EXERCISE — Emit only the lines from the line containing "Le lundi et" through the last line of the entries, unchanged.

DATASET RECORDS —
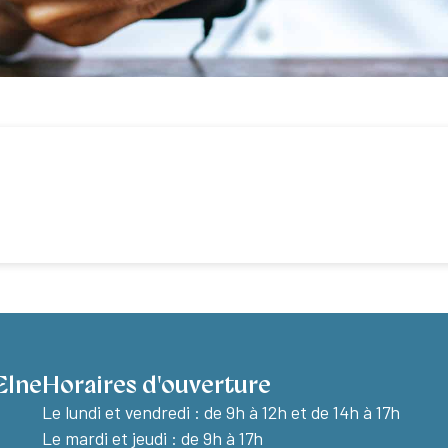
Elne
Horaires d'ouverture
Le lundi et vendredi :
de 9h à 12h et de 14h à 17h
Le mardi et jeudi : de 9h à 17h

TASK ANSWER —
Le lundi et vendredi :
de 9h à 12h et de 14h à 17h
Le mardi et jeudi : de 9h à 17h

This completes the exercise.